I guess that Mike will get used to the new paradigm :)
| Joana |
My wizards always carry several ordinary melee and ranged weapons, and builds often contain one melee class dip at or near 1st level.
Most of my casters are lucky to be able to carry one weapon each of ranged and melee and stay under a light load. Do you not play with encumbrance rules?
| mdt |
Mike Schneider wrote:My wizards always carry several ordinary melee and ranged weapons, and builds often contain one melee class dip at or near 1st level.Most of my casters are lucky to be able to carry one weapon each of ranged and melee and stay under a light load. Do you not play with encumbrance rules?

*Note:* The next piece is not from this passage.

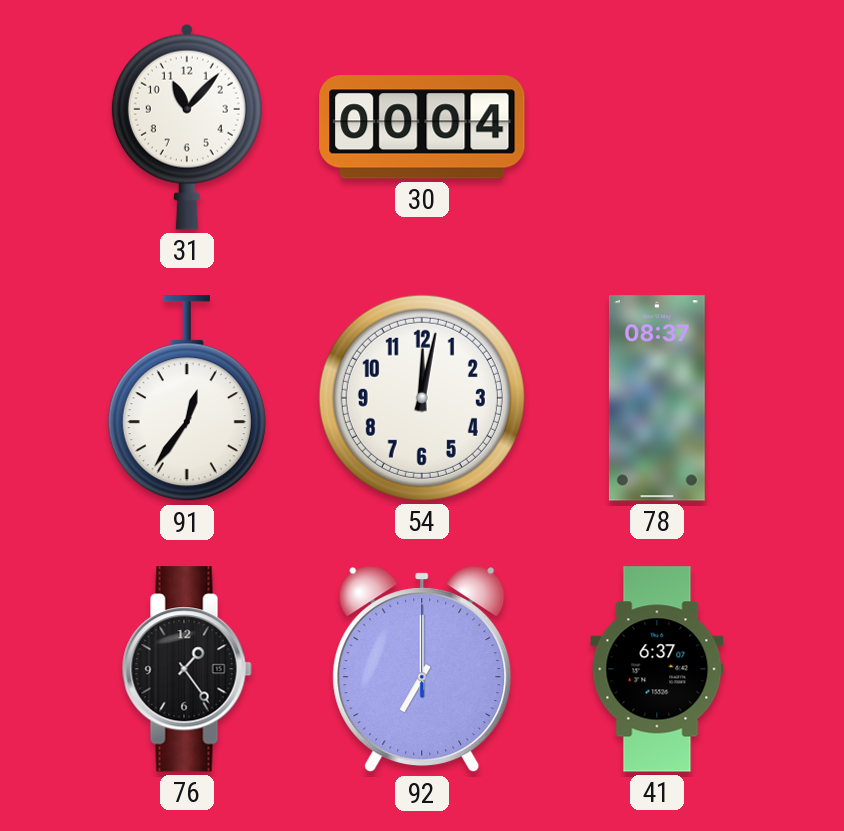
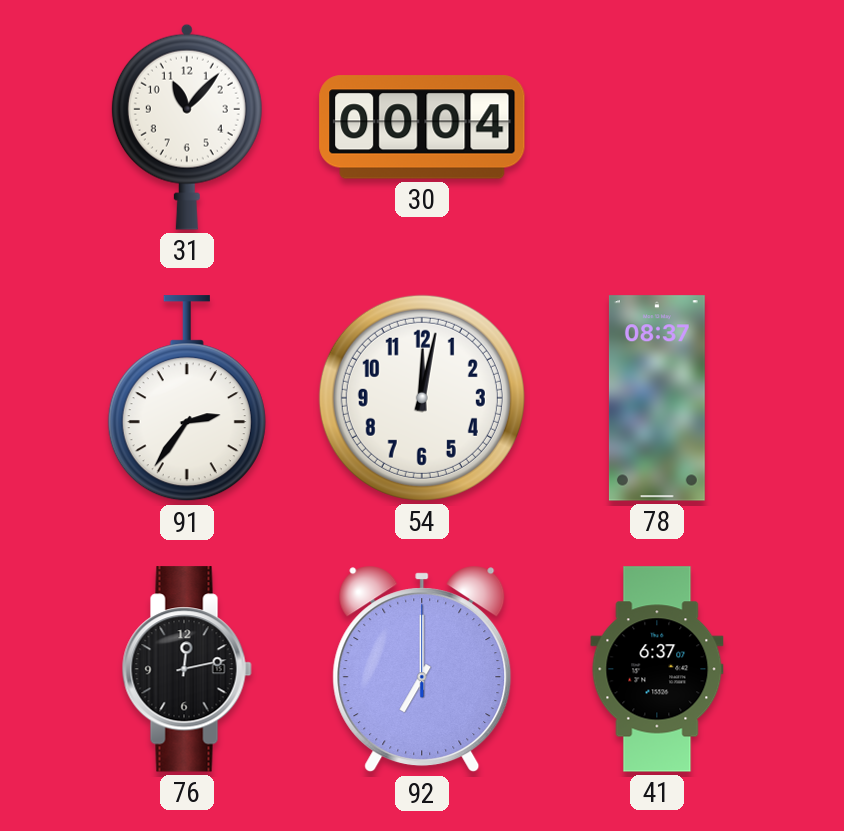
91: 12:36 -> 2:36
76: 1:24 -> 12:13
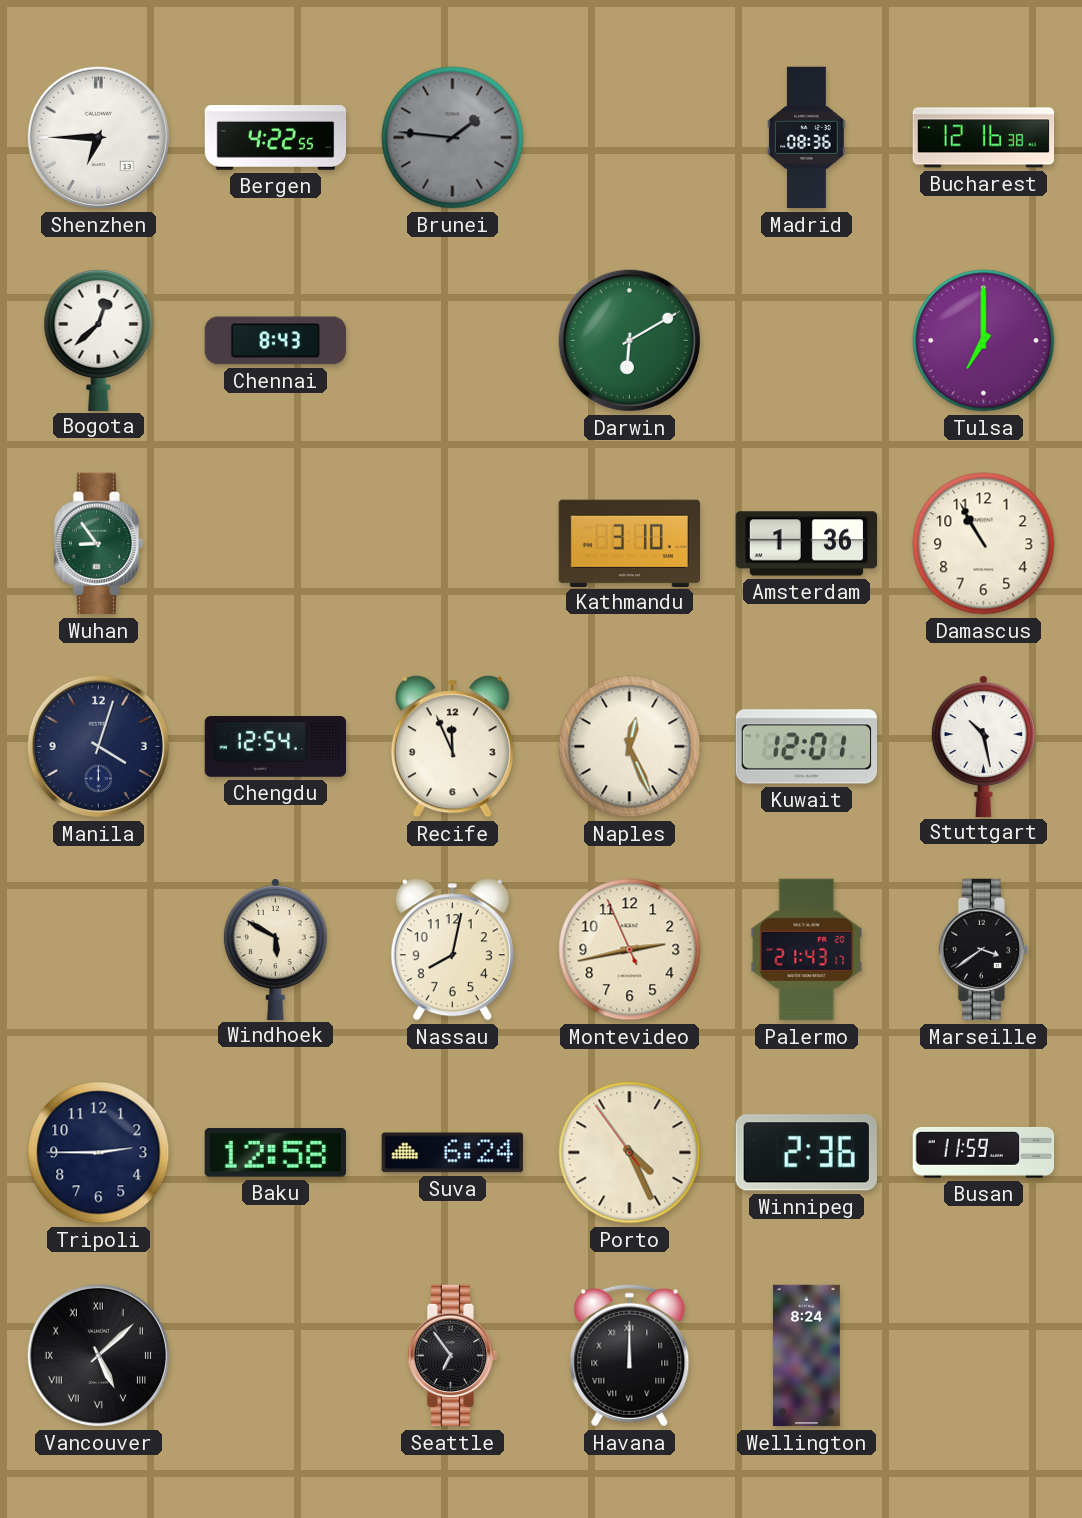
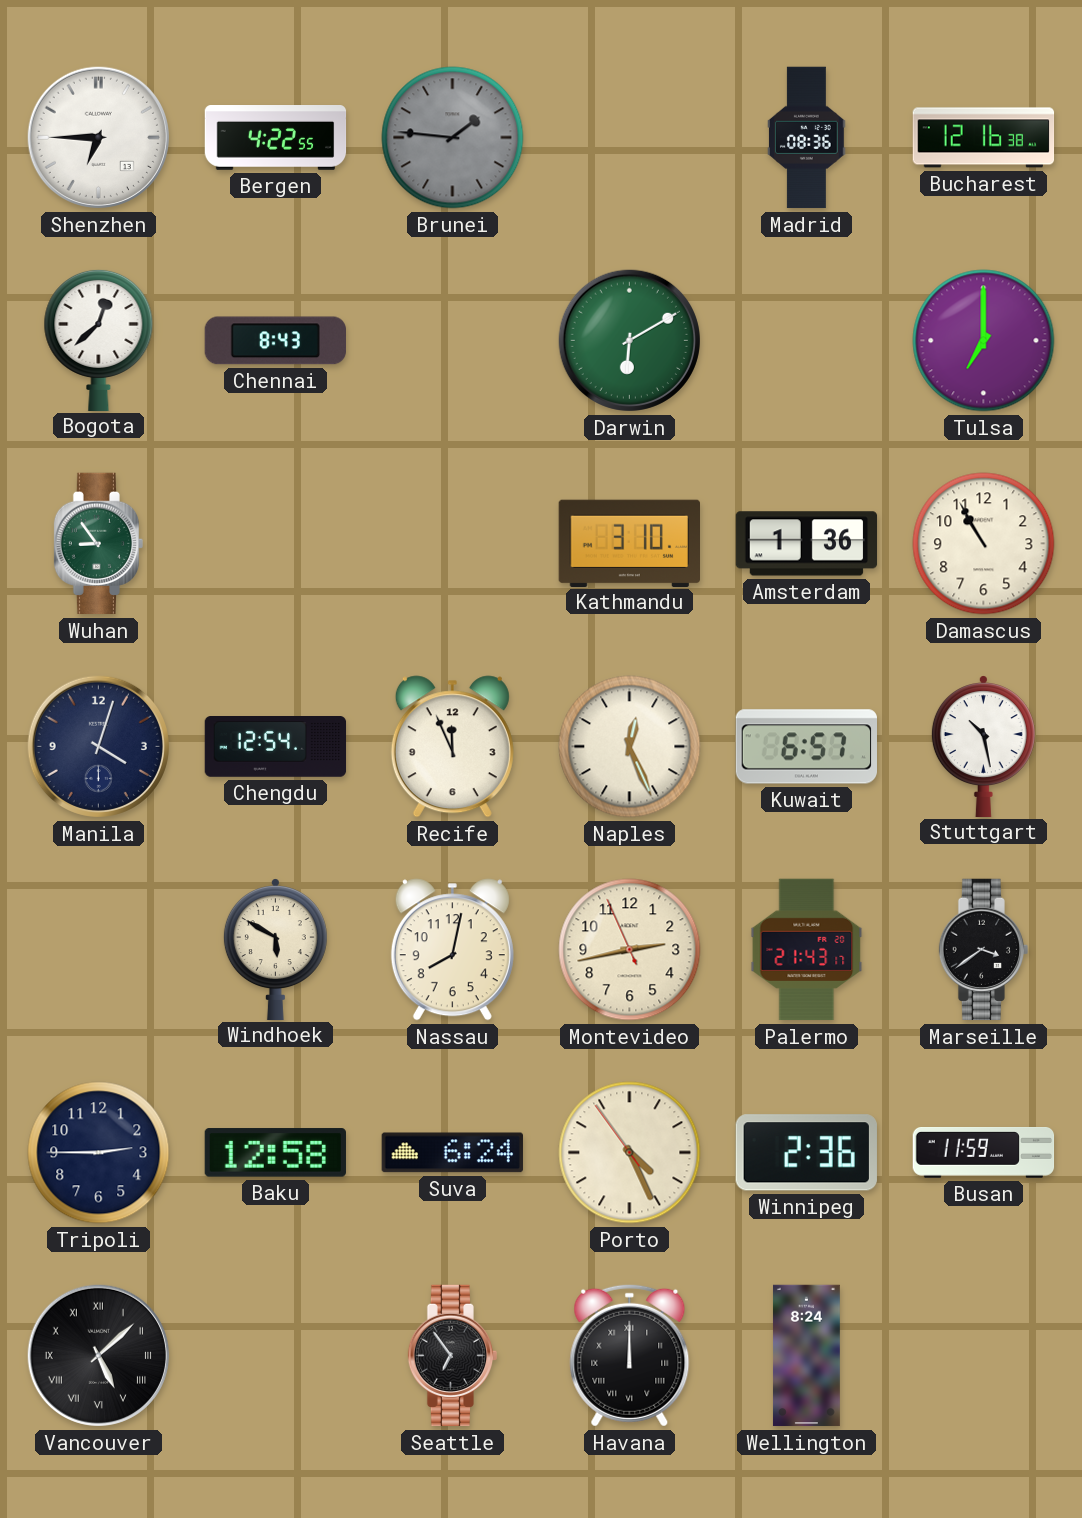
Kuwait: 12:01 -> 6:57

I've never seen a wizard or sorcerer anywhere close to their limit, unless they dumped STR down to 5 or so. They don't have armor or shield, so all they carry is clothes, weapon, pouch, and backpack. Less than 15 lbs of equipment generally.
| Joana |
Joana wrote:I've never seen a wizard or sorcerer anywhere close to their limit, unless they dumped STR down to 5 or so. They don't have armor or shield, so all they carry is clothes, weapon, pouch, and backpack. Less than 15 lbs of equipment generally.Mike Schneider wrote:My wizards always carry several ordinary melee and ranged weapons, and builds often contain one melee class dip at or near 1st level.Most of my casters are lucky to be able to carry one weapon each of ranged and melee and stay under a light load. Do you not play with encumbrance rules?
Fair enough. I play more clerics and bards than wizards so include some armor in the equation, and they're mostly halflings or gnomes with 8 Str (no dump, but no points spent there, either). Small characters only get 3/4 of the carrying capacity of a Medium PC with the same Str, too. 19.5 pounds fills up pretty quickly with just armor, one ranged & one melee weapon.
My anecdotal evidence is that most people who handwave encumbrance are shocked by how over the limit they are if they sit down and add it all up.